##### Records shown #####
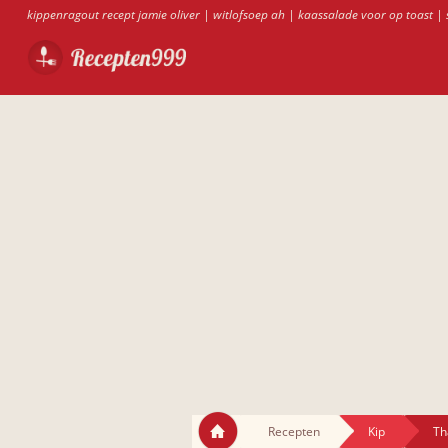
kippenragout recept jamie oliver
|
witlofsoep ah
|
kaassalade voor op toast
|
Recepten
Kip
Th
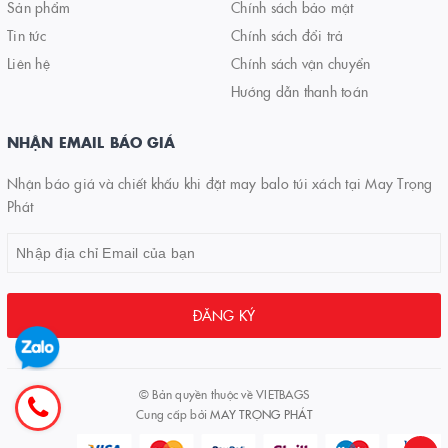
Sản phẩm
Chính sách bảo mật
Tin tức
Chính sách đổi trả
Liên hệ
Chính sách vận chuyển
Hướng dẫn thanh toán
NHẬN EMAIL BÁO GIÁ
Nhận báo giá và chiết khấu khi đặt may balo túi xách tại May Trọng
Phát
ĐĂNG KÝ
© Bản quyền thuộc về
VIETBAGS
Cung cấp bởi
MAY TRỌNG PHÁT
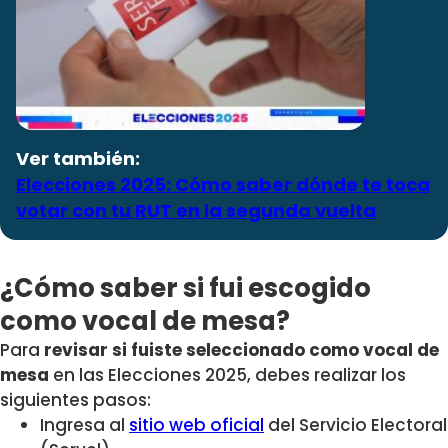
Ver también:
Elecciones 2025: Cómo saber dónde te toca
votar con tu RUT en la segunda vuelta
¿Cómo saber si fui escogido
como vocal de mesa?
Para
revisar si fuiste seleccionado como vocal de
mesa
en las Elecciones 2025, debes realizar los
siguientes pasos:
Ingresa al
sitio web oficial
del Servicio Electoral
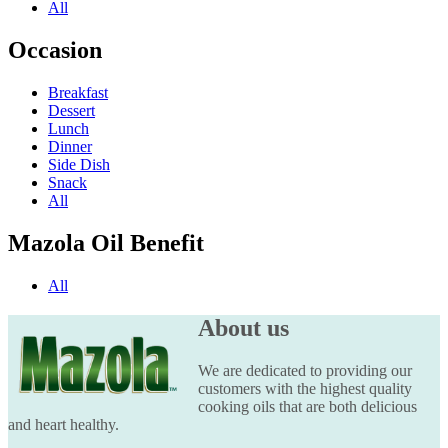
All
Occasion
Breakfast
Dessert
Lunch
Dinner
Side Dish
Snack
All
Mazola Oil Benefit
All
About us
We are dedicated to providing our
customers with the highest quality
cooking oils that are both delicious
and heart healthy.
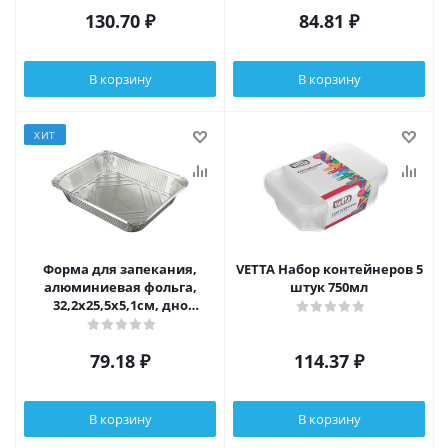
130.70
₽
84.81
₽
В корзину
В корзину
ХИТ
Форма для запекания,
VETTA Набор контейнеров 5
алюминиевая фольга,
штук 750мл
32,2x25,5x5,1см, дно
27,2x21,2cм, 3180мл, L-край,
99-03
79.18
₽
114.37
₽
В корзину
В корзину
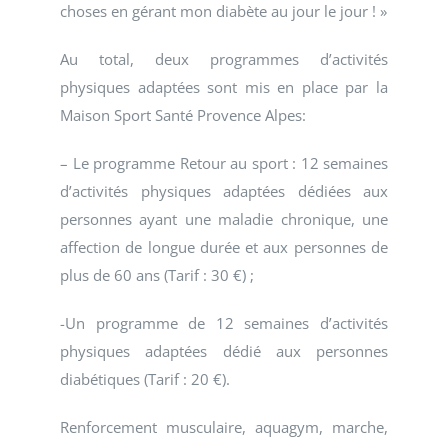
choses en gérant mon diabète au jour le jour ! »
Au total, deux programmes d’activités
physiques adaptées sont mis en place par la
Maison Sport Santé Provence Alpes:
– Le programme Retour au sport : 12 semaines
d’activités physiques adaptées dédiées aux
personnes ayant une maladie chronique, une
affection de longue durée et aux personnes de
plus de 60 ans (Tarif : 30 €) ;
-Un programme de 12 semaines d’activités
physiques adaptées dédié aux personnes
diabétiques (Tarif : 20 €).
Renforcement musculaire, aquagym, marche,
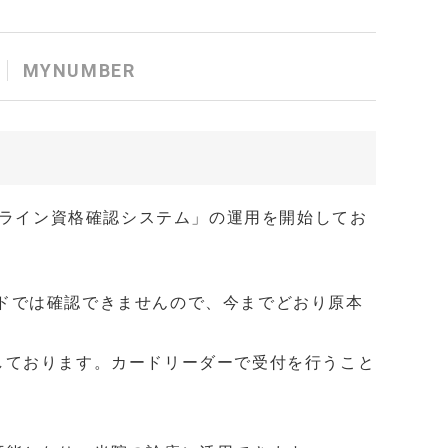
MYNUMBER
オンライン資格確認システム」の運用を開始してお
ドでは確認できませんので、今までどおり原本
しております。カードリーダーで受付を行うこと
#####
Scan the material above for the string "personnes" and copy every line that has it.

**Response area:**
personnes ayant une maladie chronique, une
affection de longue durée et aux personnes de
physiques adaptées dédié aux personnes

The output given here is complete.